Ziehen wir ein vorläufiges Resümé, dann spricht vieles dafür, endlich
das dem EEG innewohnende, bisher aber nicht einmal ansatzweise
ausgeschöpfte Erkenntnispotential zu nutzen. Der Schlüssel zum
„Spontanen Ruhe-EEG“ besteht in einer Theorie (z. B. 6, 7, 8, 9, 10, 16,
29, 30, 50, 53, 60, 61, 65, 67, 72, 78, 79, 80). Wie es scheint, reicht es in
einem theorieabstinenten, stramm empiristisch ausgerichteten Umfeld
nicht, einen solchen Schlüssel einfach nur zu präsentieren.

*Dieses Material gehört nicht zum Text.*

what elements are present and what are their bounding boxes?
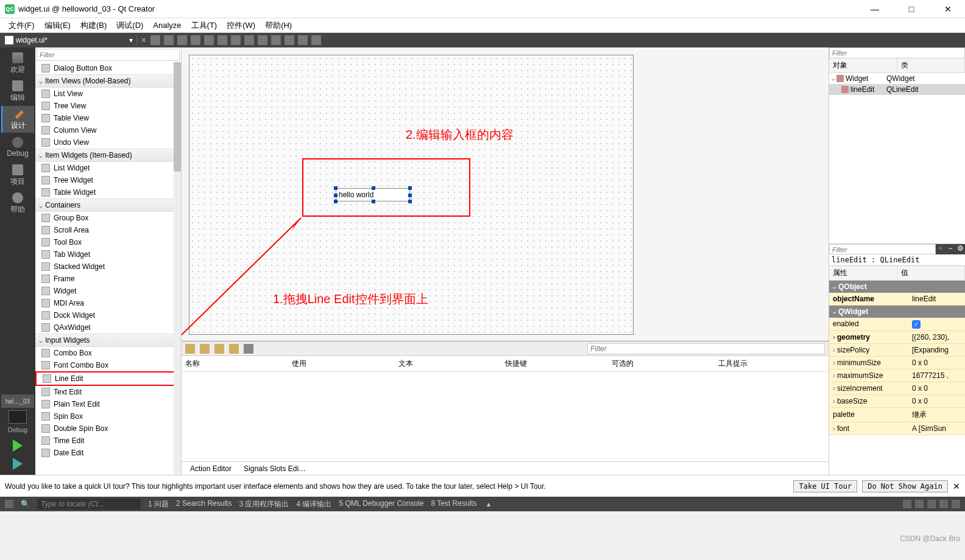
- column-header[interactable]: 文本: [398, 359, 505, 369]
- run-debug-button[interactable]: [13, 458, 23, 470]
- widget-item[interactable]: Table Widget: [35, 186, 181, 198]
- bottom-tab[interactable]: Signals Slots Edi…: [239, 463, 311, 474]
- widget-item[interactable]: Undo View: [35, 136, 181, 149]
- toolbar-btn[interactable]: [217, 35, 227, 45]
- property-row[interactable]: minimumSize0 x 0: [829, 357, 965, 369]
- object-filter[interactable]: [829, 47, 965, 58]
- status-icon[interactable]: [939, 500, 948, 508]
- status-icon[interactable]: [952, 500, 960, 508]
- widget-item[interactable]: Group Box: [35, 212, 181, 224]
- toolbar-btn[interactable]: [191, 35, 200, 45]
- widget-item[interactable]: List Widget: [35, 162, 181, 174]
- widget-item[interactable]: Line Edit: [35, 371, 181, 386]
- action-filter[interactable]: [587, 343, 825, 354]
- property-row[interactable]: geometry[(260, 230),: [829, 331, 965, 344]
- widget-item[interactable]: Tab Widget: [35, 248, 181, 261]
- property-row[interactable]: enabled✓: [829, 318, 965, 331]
- status-item[interactable]: 3 应用程序输出: [239, 499, 289, 509]
- mode-edit[interactable]: 编辑: [1, 78, 34, 105]
- property-row[interactable]: sizeIncrement0 x 0: [829, 382, 965, 395]
- design-canvas[interactable]: hello world 2.编辑输入框的内容 1.拖拽Line Edit控件到界…: [182, 47, 829, 341]
- menu-item[interactable]: Analyze: [149, 19, 185, 31]
- toolbar-btn[interactable]: [244, 35, 254, 45]
- status-item[interactable]: 4 编译输出: [296, 499, 331, 509]
- toolbar-btn[interactable]: [311, 35, 321, 45]
- column-header[interactable]: 快捷键: [505, 359, 612, 369]
- action-icon[interactable]: [200, 344, 210, 354]
- toggle-left-icon[interactable]: [5, 500, 13, 508]
- menu-item[interactable]: 工具(T): [188, 19, 221, 32]
- widget-filter[interactable]: [37, 49, 179, 60]
- close-icon[interactable]: ✕: [141, 36, 147, 44]
- status-item[interactable]: 5 QML Debugger Console: [339, 499, 423, 509]
- dismiss-tour-button[interactable]: Do Not Show Again: [862, 480, 948, 492]
- property-row[interactable]: fontA [SimSun: [829, 422, 965, 435]
- object-tree[interactable]: ⌵WidgetQWidgetlineEditQLineEdit: [829, 73, 965, 243]
- mode-welcome[interactable]: 欢迎: [1, 50, 34, 77]
- settings-icon[interactable]: ⚙: [955, 244, 965, 254]
- toolbar-btn[interactable]: [204, 35, 214, 45]
- widget-item[interactable]: Column View: [35, 124, 181, 136]
- widget-item[interactable]: MDI Area: [35, 297, 181, 309]
- run-button[interactable]: [13, 439, 23, 452]
- column-header[interactable]: 名称: [185, 359, 292, 369]
- file-label[interactable]: widget.ui* ▾: [5, 36, 133, 44]
- add-property-icon[interactable]: +: [936, 244, 946, 254]
- action-icon[interactable]: [229, 344, 239, 354]
- widget-category[interactable]: Item Views (Model-Based): [35, 74, 181, 88]
- toolbar-btn[interactable]: [298, 35, 308, 45]
- widget-category[interactable]: Item Widgets (Item-Based): [35, 149, 181, 162]
- close-button[interactable]: ✕: [936, 4, 960, 14]
- property-table[interactable]: QObjectobjectNamelineEditQWidgetenabled✓…: [829, 281, 965, 475]
- widget-category[interactable]: Containers: [35, 198, 181, 212]
- toolbar-btn[interactable]: [258, 35, 267, 45]
- widget-item[interactable]: Time Edit: [35, 435, 181, 447]
- target-selector[interactable]: [9, 410, 27, 424]
- toolbar-btn[interactable]: [150, 35, 160, 45]
- widget-item[interactable]: Scroll Area: [35, 224, 181, 236]
- widget-item[interactable]: Spin Box: [35, 410, 181, 422]
- menu-item[interactable]: 帮助(H): [261, 19, 295, 32]
- action-icon[interactable]: [244, 344, 253, 354]
- widget-item[interactable]: List View: [35, 88, 181, 100]
- property-row[interactable]: maximumSize16777215 .: [829, 369, 965, 382]
- toolbar-btn[interactable]: [285, 35, 294, 45]
- property-filter[interactable]: [829, 244, 936, 254]
- widget-item[interactable]: Text Edit: [35, 386, 181, 398]
- toolbar-btn[interactable]: [231, 35, 241, 45]
- action-table-body[interactable]: [182, 372, 829, 461]
- bottom-tab[interactable]: Action Editor: [185, 463, 236, 474]
- property-row[interactable]: objectNamelineEdit: [829, 293, 965, 306]
- menu-item[interactable]: 控件(W): [223, 19, 259, 32]
- status-icon[interactable]: [927, 500, 936, 508]
- mode-projects[interactable]: 项目: [1, 162, 34, 189]
- status-item[interactable]: 1 问题: [148, 499, 169, 509]
- minimize-button[interactable]: —: [863, 4, 887, 14]
- status-item[interactable]: 2 Search Results: [176, 499, 232, 509]
- widget-item[interactable]: QAxWidget: [35, 321, 181, 334]
- object-tree-row[interactable]: lineEditQLineEdit: [829, 84, 965, 95]
- widget-item[interactable]: Frame: [35, 273, 181, 285]
- widget-item[interactable]: Widget: [35, 285, 181, 297]
- project-tab[interactable]: hel…_03: [1, 394, 34, 408]
- status-item[interactable]: 8 Test Results: [431, 499, 476, 509]
- widget-list[interactable]: Dialog Button BoxItem Views (Model-Based…: [35, 62, 181, 475]
- menu-item[interactable]: 调试(D): [113, 19, 147, 32]
- widget-item[interactable]: Table View: [35, 112, 181, 124]
- widget-item[interactable]: Dialog Button Box: [35, 62, 181, 74]
- property-group[interactable]: QObject: [829, 281, 965, 293]
- status-icon[interactable]: [903, 500, 911, 508]
- column-header[interactable]: 工具提示: [718, 359, 825, 369]
- maximize-button[interactable]: □: [899, 4, 924, 14]
- object-tree-row[interactable]: ⌵WidgetQWidget: [829, 73, 965, 84]
- column-header[interactable]: 可选的: [612, 359, 718, 369]
- widget-category[interactable]: Input Widgets: [35, 334, 181, 347]
- property-group[interactable]: QWidget: [829, 306, 965, 318]
- widget-item[interactable]: Date Edit: [35, 447, 181, 459]
- widget-item[interactable]: Font Combo Box: [35, 359, 181, 371]
- widget-item[interactable]: Tool Box: [35, 236, 181, 248]
- mode-help[interactable]: 帮助: [1, 190, 34, 217]
- scrollbar[interactable]: [174, 62, 181, 475]
- widget-item[interactable]: Tree View: [35, 100, 181, 112]
- property-row[interactable]: sizePolicy[Expanding: [829, 344, 965, 357]
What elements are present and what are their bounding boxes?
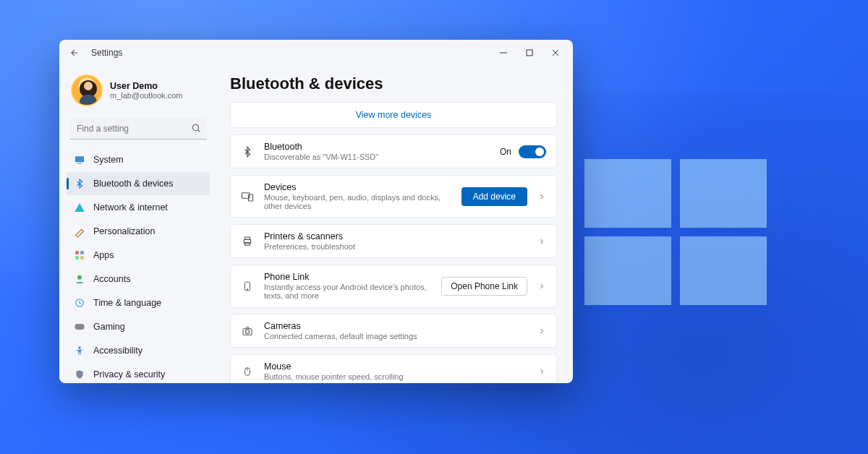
accessibility-icon [74, 345, 85, 356]
row-title: Bluetooth [264, 142, 490, 152]
settings-window: Settings User Demo m_lab@outlook.com Sys… [59, 40, 573, 383]
open-phone-link-button[interactable]: Open Phone Link [441, 277, 527, 296]
printers-row[interactable]: Printers & scannersPreferences, troubles… [230, 224, 557, 258]
sidebar-item-gaming[interactable]: Gaming [67, 315, 210, 338]
svg-rect-6 [75, 256, 79, 260]
svg-rect-16 [245, 242, 250, 245]
shield-icon [74, 369, 85, 380]
row-title: Phone Link [264, 272, 431, 282]
search-icon [191, 123, 201, 133]
devices-icon [241, 190, 254, 203]
phone-icon [241, 280, 254, 293]
svg-point-18 [247, 288, 247, 289]
svg-rect-3 [77, 163, 81, 164]
camera-icon [241, 325, 254, 338]
windows-logo [584, 159, 767, 305]
sidebar-item-label: Network & internet [93, 202, 168, 213]
profile-email: m_lab@outlook.com [110, 91, 182, 100]
profile-block[interactable]: User Demo m_lab@outlook.com [67, 69, 210, 115]
titlebar: Settings [59, 40, 573, 66]
nav-list: System Bluetooth & devices Network & int… [67, 148, 210, 383]
row-title: Mouse [264, 361, 527, 372]
main-panel: Bluetooth & devices View more devices Bl… [217, 66, 573, 383]
sidebar-item-label: Accessibility [93, 346, 142, 356]
sidebar-item-label: Accounts [93, 274, 130, 284]
sidebar: User Demo m_lab@outlook.com System Bluet… [59, 66, 217, 383]
sidebar-item-label: System [93, 155, 124, 165]
close-button[interactable] [542, 43, 569, 63]
content-scroll[interactable]: View more devices BluetoothDiscoverable … [230, 102, 563, 383]
profile-name: User Demo [110, 81, 182, 91]
bluetooth-row[interactable]: BluetoothDiscoverable as "VM-W11-SSD" On [230, 134, 557, 168]
sidebar-item-time[interactable]: Time & language [67, 291, 210, 314]
display-icon [74, 154, 85, 166]
sidebar-item-personalization[interactable]: Personalization [67, 220, 210, 243]
svg-point-1 [192, 124, 198, 130]
sidebar-item-label: Time & language [93, 298, 161, 308]
bluetooth-toggle[interactable] [519, 145, 546, 158]
chevron-right-icon [537, 327, 546, 335]
sidebar-item-privacy[interactable]: Privacy & security [67, 363, 210, 383]
chevron-right-icon [537, 282, 546, 291]
svg-rect-0 [527, 50, 532, 56]
wifi-icon [74, 202, 85, 213]
sidebar-item-network[interactable]: Network & internet [67, 196, 210, 219]
sidebar-item-bluetooth[interactable]: Bluetooth & devices [67, 172, 210, 195]
row-title: Printers & scanners [264, 231, 527, 241]
mouse-row[interactable]: MouseButtons, mouse pointer speed, scrol… [230, 354, 557, 383]
search-box[interactable] [69, 118, 207, 140]
chevron-right-icon [537, 367, 546, 376]
row-sub: Preferences, troubleshoot [264, 242, 527, 251]
svg-rect-5 [80, 251, 84, 254]
window-title: Settings [91, 48, 122, 58]
svg-rect-7 [80, 256, 84, 260]
gamepad-icon [74, 321, 85, 333]
sidebar-item-apps[interactable]: Apps [67, 244, 210, 267]
phone-link-row[interactable]: Phone LinkInstantly access your Android … [230, 265, 557, 307]
chevron-right-icon [537, 237, 546, 246]
printer-icon [241, 235, 254, 248]
apps-icon [74, 249, 85, 261]
svg-rect-4 [75, 251, 79, 254]
row-sub: Mouse, keyboard, pen, audio, displays an… [264, 193, 451, 210]
row-sub: Connected cameras, default image setting… [264, 332, 527, 340]
sidebar-item-label: Personalization [93, 226, 155, 236]
devices-row[interactable]: DevicesMouse, keyboard, pen, audio, disp… [230, 175, 557, 218]
svg-rect-15 [245, 237, 250, 239]
svg-point-11 [78, 346, 81, 349]
brush-icon [74, 226, 85, 237]
sidebar-item-label: Gaming [93, 322, 125, 332]
mouse-icon [241, 365, 254, 378]
page-title: Bluetooth & devices [230, 74, 563, 93]
maximize-button[interactable] [516, 43, 542, 63]
person-icon [74, 273, 85, 285]
svg-rect-2 [75, 156, 84, 162]
add-device-button[interactable]: Add device [461, 187, 527, 206]
sidebar-item-label: Bluetooth & devices [93, 179, 174, 189]
row-title: Devices [264, 182, 451, 192]
sidebar-item-system[interactable]: System [67, 148, 210, 171]
row-sub: Discoverable as "VM-W11-SSD" [264, 153, 490, 161]
minimize-button[interactable] [490, 43, 516, 63]
bluetooth-icon [241, 145, 254, 158]
view-more-devices-link[interactable]: View more devices [230, 102, 557, 128]
svg-point-20 [245, 330, 249, 333]
row-sub: Buttons, mouse pointer speed, scrolling [264, 372, 527, 381]
row-title: Cameras [264, 321, 527, 331]
sidebar-item-label: Privacy & security [93, 369, 165, 380]
row-sub: Instantly access your Android device's p… [264, 283, 431, 300]
chevron-right-icon [537, 192, 546, 201]
back-button[interactable] [68, 46, 81, 59]
cameras-row[interactable]: CamerasConnected cameras, default image … [230, 314, 557, 348]
avatar [71, 74, 103, 106]
sidebar-item-accessibility[interactable]: Accessibility [67, 339, 210, 362]
bluetooth-icon [74, 178, 85, 189]
toggle-state: On [500, 147, 511, 157]
clock-icon [74, 297, 85, 309]
search-input[interactable] [69, 118, 207, 140]
sidebar-item-label: Apps [93, 250, 114, 260]
sidebar-item-accounts[interactable]: Accounts [67, 267, 210, 291]
svg-rect-10 [75, 324, 84, 330]
svg-point-8 [77, 275, 82, 280]
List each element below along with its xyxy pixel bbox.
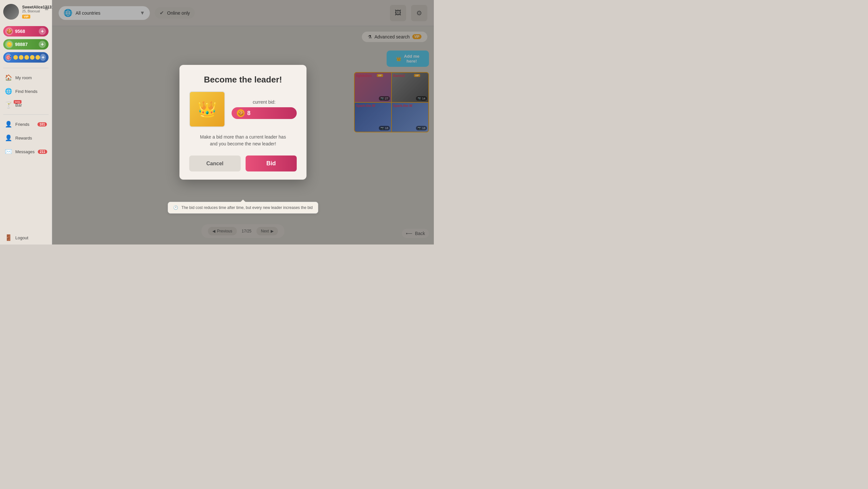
nav-divider (3, 68, 49, 68)
blue-add-button[interactable]: + (40, 54, 46, 61)
messages-icon: ✉️ (5, 148, 12, 155)
profile-name: SweetAlice131313 (22, 5, 56, 9)
profile-sub: 25, Bisexual (22, 9, 56, 13)
modal-title: Become the leader! (189, 75, 297, 85)
currency-bar-green: 🪙 98887 + (3, 39, 49, 50)
modal-description: Make a bid more than a current leader ha… (189, 134, 297, 147)
bid-amount: 🍪 8 (231, 107, 297, 119)
rewards-icon: 👤 (5, 134, 12, 142)
find-friends-label: Find friends (15, 89, 47, 94)
pink-currency-value: 9568 (15, 29, 39, 34)
logout-icon: 🚪 (5, 234, 12, 241)
avatar (3, 4, 19, 20)
main-content: 🌐 All countries ▼ ✔ Online only 🖼 ⚙ ⚗ Ad… (52, 0, 434, 244)
target-currency-icon: 🎯 (5, 54, 11, 61)
coin-currency-icon: 🪙 (5, 40, 13, 48)
crown-large-icon: 👑 (197, 100, 217, 118)
sidebar-item-logout[interactable]: 🚪 Logout (0, 231, 52, 244)
currency-bar-pink: 🍪 9568 + (3, 26, 49, 36)
crown-box: 👑 (189, 91, 225, 127)
hamburger-icon[interactable]: ≡ (44, 5, 49, 12)
currency-bar-blue: 🎯 + (3, 52, 49, 63)
messages-label: Messages (15, 149, 34, 154)
clock-icon: 🕐 (173, 205, 178, 210)
friends-badge: 101 (37, 122, 47, 126)
coin-dot-3 (24, 55, 29, 60)
sidebar-item-rewards[interactable]: 👤 Rewards (0, 131, 52, 145)
profile-info: SweetAlice131313 25, Bisexual VIP (22, 5, 56, 19)
messages-badge: 211 (38, 150, 47, 154)
bid-info: current bid: 🍪 8 (231, 99, 297, 119)
beta-tag: beta (14, 100, 22, 104)
become-leader-modal: Become the leader! 👑 current bid: 🍪 8 Ma… (180, 65, 307, 180)
coin-dots (13, 55, 40, 60)
nav-divider-2 (3, 114, 49, 115)
modal-body: 👑 current bid: 🍪 8 (189, 91, 297, 127)
sidebar: SweetAlice131313 25, Bisexual VIP ≡ 🍪 95… (0, 0, 52, 244)
logout-label: Logout (15, 235, 47, 240)
sidebar-item-friends[interactable]: 👤 Friends 101 (0, 117, 52, 131)
friends-label: Friends (15, 122, 34, 127)
my-room-label: My room (15, 75, 47, 80)
modal-actions: Cancel Bid (189, 155, 297, 171)
vip-badge: VIP (22, 15, 30, 19)
bid-cookie-icon: 🍪 (237, 109, 245, 117)
sidebar-item-bar[interactable]: 🍸 Bar beta (0, 98, 52, 112)
cookie-currency-icon: 🍪 (5, 27, 13, 35)
sidebar-item-messages[interactable]: ✉️ Messages 211 (0, 145, 52, 159)
coin-dot-1 (13, 55, 18, 60)
coin-dot-5 (35, 55, 40, 60)
tooltip-text: The bid cost reduces time after time, bu… (181, 205, 313, 210)
friends-icon: 👤 (5, 121, 12, 128)
sidebar-item-my-room[interactable]: 🏠 My room (0, 71, 52, 84)
green-currency-value: 98887 (15, 42, 39, 47)
green-add-button[interactable]: + (39, 41, 46, 48)
rewards-label: Rewards (15, 136, 47, 141)
coin-dot-2 (19, 55, 24, 60)
coin-dot-4 (30, 55, 34, 60)
current-bid-label: current bid: (231, 99, 297, 105)
profile-area: SweetAlice131313 25, Bisexual VIP ≡ (0, 0, 52, 24)
home-icon: 🏠 (5, 74, 12, 81)
globe-nav-icon: 🌐 (5, 88, 12, 95)
cancel-button[interactable]: Cancel (189, 155, 241, 171)
bid-tooltip: 🕐 The bid cost reduces time after time, … (168, 202, 318, 213)
pink-add-button[interactable]: + (39, 28, 46, 35)
bid-button[interactable]: Bid (246, 155, 297, 171)
bid-value: 8 (247, 110, 250, 117)
currency-bars: 🍪 9568 + 🪙 98887 + 🎯 + (0, 24, 52, 65)
sidebar-item-find-friends[interactable]: 🌐 Find friends (0, 84, 52, 98)
bar-icon: 🍸 (5, 102, 12, 109)
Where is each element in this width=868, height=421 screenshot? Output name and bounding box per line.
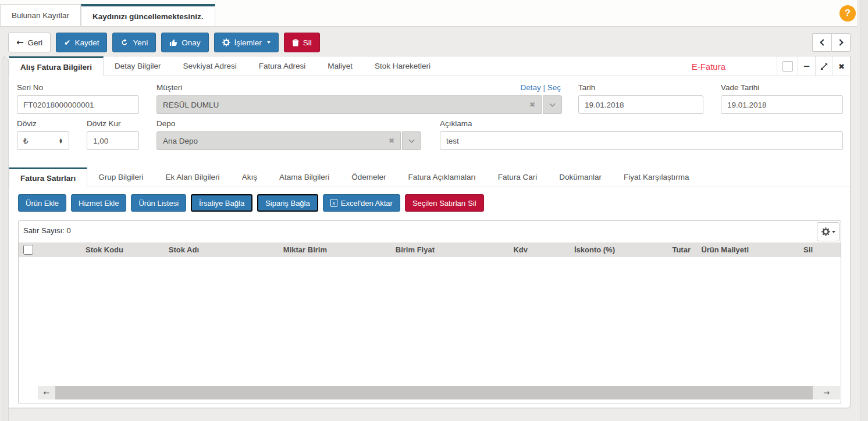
- prev-record-button[interactable]: [812, 33, 831, 52]
- horizontal-scrollbar: ← →: [38, 386, 840, 399]
- tab-ek-alan-bilgileri[interactable]: Ek Alan Bilgileri: [155, 167, 231, 187]
- grid-body-empty: [19, 257, 841, 386]
- question-mark-icon: ?: [845, 8, 851, 19]
- detail-tab-row: Alış Fatura Bilgileri Detay Bilgiler Sev…: [5, 56, 850, 76]
- gear-icon: [222, 38, 230, 47]
- thumbs-up-icon: [169, 38, 177, 47]
- operations-button[interactable]: İşlemler: [214, 33, 279, 52]
- scroll-left-button[interactable]: ←: [38, 386, 55, 399]
- tab-stok-hareketleri[interactable]: Stok Hareketleri: [364, 56, 442, 76]
- operations-label: İşlemler: [234, 38, 262, 47]
- tab-atama-bilgileri[interactable]: Atama Bilgileri: [268, 167, 340, 187]
- detay-link[interactable]: Detay: [520, 83, 540, 92]
- excel-import-label: Excel'den Aktar: [341, 199, 393, 208]
- tab-fatura-adresi[interactable]: Fatura Adresi: [248, 56, 316, 76]
- col-kdv[interactable]: Kdv: [439, 245, 532, 254]
- musteri-label: Müşteri: [156, 83, 182, 92]
- seri-no-input[interactable]: [17, 95, 139, 114]
- gear-icon: [821, 227, 830, 236]
- excel-import-button[interactable]: x Excel'den Aktar: [323, 194, 400, 212]
- doviz-select[interactable]: ₺ ▲▼: [17, 131, 69, 150]
- col-tutar[interactable]: Tutar: [620, 245, 695, 254]
- tab-found-records[interactable]: Bulunan Kayıtlar: [0, 4, 81, 26]
- tab-fatura-aciklamalari[interactable]: Fatura Açıklamaları: [397, 167, 486, 187]
- seri-no-label: Seri No: [17, 83, 43, 92]
- tab-akis[interactable]: Akış: [231, 167, 268, 187]
- back-label: Geri: [28, 38, 43, 47]
- save-label: Kaydet: [74, 38, 99, 47]
- add-product-button[interactable]: Ürün Ekle: [18, 194, 66, 212]
- delete-selected-rows-button[interactable]: Seçilen Satırları Sil: [405, 194, 484, 212]
- clear-icon[interactable]: ✖: [529, 101, 535, 109]
- close-button[interactable]: ✖: [833, 56, 850, 76]
- delete-label: Sil: [303, 38, 312, 47]
- invoice-form: Seri No Müşteri Detay | Seç RESÜL DUMLU …: [5, 76, 850, 163]
- tab-detay-bilgiler[interactable]: Detay Bilgiler: [104, 56, 172, 76]
- close-icon: ✖: [838, 62, 845, 71]
- delete-button[interactable]: Sil: [284, 33, 320, 52]
- link-order-button[interactable]: Sipariş Bağla: [257, 194, 318, 212]
- grid-header-row: Stok Kodu Stok Adı Miktar Birim Birim Fi…: [19, 242, 841, 257]
- efatura-checkbox[interactable]: [782, 61, 793, 72]
- col-urun-maliyeti[interactable]: Ürün Maliyeti: [695, 245, 753, 254]
- doviz-kur-input[interactable]: [87, 131, 139, 150]
- save-button[interactable]: ✔ Kaydet: [56, 33, 107, 52]
- back-arrow-icon: ←: [16, 37, 24, 48]
- tarih-input[interactable]: [578, 95, 703, 114]
- musteri-caret[interactable]: [543, 95, 562, 114]
- vade-tarihi-input[interactable]: [721, 95, 843, 114]
- tab-maliyet[interactable]: Maliyet: [316, 56, 364, 76]
- grid-settings-button[interactable]: [817, 222, 839, 241]
- tab-fiyat-karsilastirma[interactable]: Fiyat Karşılaştırma: [613, 167, 700, 187]
- col-miktar-birim[interactable]: Miktar Birim: [204, 245, 332, 254]
- tab-fatura-satirlari[interactable]: Fatura Satırları: [9, 167, 87, 187]
- efatura-label: E-Fatura: [692, 56, 725, 76]
- aciklama-input[interactable]: [440, 131, 843, 150]
- tab-fatura-cari[interactable]: Fatura Cari: [487, 167, 549, 187]
- col-stok-adi[interactable]: Stok Adı: [128, 245, 204, 254]
- link-separator: |: [543, 83, 545, 92]
- back-button[interactable]: ← Geri: [8, 33, 51, 52]
- refresh-icon: [120, 38, 129, 47]
- link-dispatch-button[interactable]: İrsaliye Bağla: [191, 194, 252, 212]
- check-icon: ✔: [64, 38, 70, 47]
- approve-label: Onay: [182, 38, 200, 47]
- depo-select[interactable]: Ana Depo ✖: [156, 131, 421, 150]
- depo-label: Depo: [156, 119, 175, 128]
- col-sil[interactable]: Sil: [753, 245, 841, 254]
- new-button[interactable]: Yeni: [112, 33, 156, 52]
- tab-updating-record[interactable]: Kaydınızı güncellemektesiniz.: [81, 4, 215, 26]
- tab-odemeler[interactable]: Ödemeler: [340, 167, 397, 187]
- tab-grup-bilgileri[interactable]: Grup Bilgileri: [87, 167, 154, 187]
- new-label: Yeni: [133, 38, 148, 47]
- clear-icon[interactable]: ✖: [389, 137, 394, 145]
- select-all-checkbox[interactable]: [23, 245, 33, 255]
- col-iskonto[interactable]: İskonto (%): [532, 245, 620, 254]
- caret-down-icon: [267, 41, 271, 44]
- col-stok-kodu[interactable]: Stok Kodu: [38, 245, 128, 254]
- add-service-button[interactable]: Hizmet Ekle: [71, 194, 126, 212]
- musteri-select[interactable]: RESÜL DUMLU ✖: [156, 95, 562, 114]
- musteri-links: Detay | Seç: [520, 83, 561, 92]
- tab-dokumanlar[interactable]: Dokümanlar: [548, 167, 613, 187]
- col-birim-fiyat[interactable]: Birim Fiyat: [332, 245, 439, 254]
- scroll-right-button[interactable]: →: [813, 386, 840, 399]
- tab-alis-fatura-bilgileri[interactable]: Alış Fatura Bilgileri: [9, 56, 104, 76]
- depo-caret[interactable]: [402, 131, 421, 150]
- tab-sevkiyat-adresi[interactable]: Sevkiyat Adresi: [172, 56, 248, 76]
- left-scrollbar[interactable]: [2, 57, 9, 421]
- scrollbar-thumb[interactable]: [55, 386, 813, 399]
- tarih-label: Tarih: [578, 83, 595, 92]
- aciklama-label: Açıklama: [440, 119, 472, 128]
- expand-button[interactable]: [815, 56, 833, 76]
- right-scrollbar[interactable]: [860, 0, 868, 421]
- vade-tarihi-label: Vade Tarihi: [721, 83, 759, 92]
- approve-button[interactable]: Onay: [161, 33, 208, 52]
- product-list-button[interactable]: Ürün Listesi: [131, 194, 186, 212]
- minimize-button[interactable]: −: [798, 56, 815, 76]
- help-button[interactable]: ?: [839, 5, 856, 22]
- line-tab-row: Fatura Satırları Grup Bilgileri Ek Alan …: [5, 167, 850, 187]
- sec-link[interactable]: Seç: [547, 83, 561, 92]
- row-count: Satır Sayısı: 0: [19, 221, 841, 242]
- next-record-button[interactable]: [831, 33, 851, 52]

Man muss
ihn wohl schon selber in die Hand nehmen, ihn ins Schloss stecken und
coram publico die Tür öffnen.. aber selbst damit wird man Jene nicht
überzeugen können, die nicht überzeugt werden wollen.
Schließlich wäre es ja auch ganz unrealistisch zu erwarten, dass man
altgediente Forscher, Opinion leaders zumal, deren Status in der
Wissenschaftswelt aufs engste mit einer kompromisslosen
Mikrodetailforschung verknüpft ist, für erkenntnistheoretische
Alternativkonzepte interessieren könnte.
Die gerade verfügbar gewordene neueste Technik wird wohl auch
weiterhin als Theorieersatz betrachtet werden, ebenso wie bloße
mathematische Transformationen von Messwerten (etwa die schnelle
Fourier-Transformation, FFT oder die nicht-lineare Komplexitätsanalyse,
oder – schon seit längerem - statistische Verfahren, die auf
Datenreduktion abzielen, wie etwa die Hauptkomponentenanalyse, ganz
zu schweigen von ANOVAS und MANOVAS).
Aktuell wie eh und je ist, was Künkel (50) vor einigen Jahrzehnten in
einem Handbuchbeitrag zum Thema EEG und Psychiatrie formulierte:
„Es fragt sich also, ob überhaupt die Suche nach Frequenzbändern der
richtige Weg ist …oder, ob wir uns etwas anderes ausdenken
14
müssen….Solange dieses Problem nicht vorangebracht werden kann,
wird die zur Zeit zu beobachtende Stagnation der EEG-Analyse weiter
andauern… Und wir werden der Tatsache ins Auge sehen müssen, dass
unsere Modellvorstellungen wesentlich komplizierter werden müssen,
wenn wir die topographische Differenzierung und die zeitliche
Variabilität, die Verlaufsdynamik des EEG in Betracht ziehen. Und
solange wir dieses nicht tun, können wir nicht den Anspruch erheben,
von einem Modell zu sprechen, das die EEG-Aktivität auch nur
annähernd beschreiben kann“.
Die zum Thema EEG und DAT-Frühdiagnose vorliegenden
Negativresultate sind nicht dem EEG als solchem anzulasten. Sie waren
aus unterschiedlichen Gründen geradezu unvermeidlich. Der Druck zur
Generierung von immer mehr und neuen Daten hat dazu geführt, daß
die Frage nach der Rechtfertigung bestimmter Analyseverfahren kaum
noch gestellt wird. Wo vermeintlich theoriefreies durch
methodengeleitetes Forschen verdrängt wurde, wird meist auch weniger
streng oder gar nicht geprüft, ob die Voraussetzungen für die spezielle
Art der Datenverarbeitung überhaupt gegeben sind. Das eigentliche
Problem aber liegt in den den Messungen zugrunde liegenden
Modellvorstellungen, also der Theorie, die entweder nicht näher
expliziert oder aber mit der Meßtechnologie in Eins gesetzt wird.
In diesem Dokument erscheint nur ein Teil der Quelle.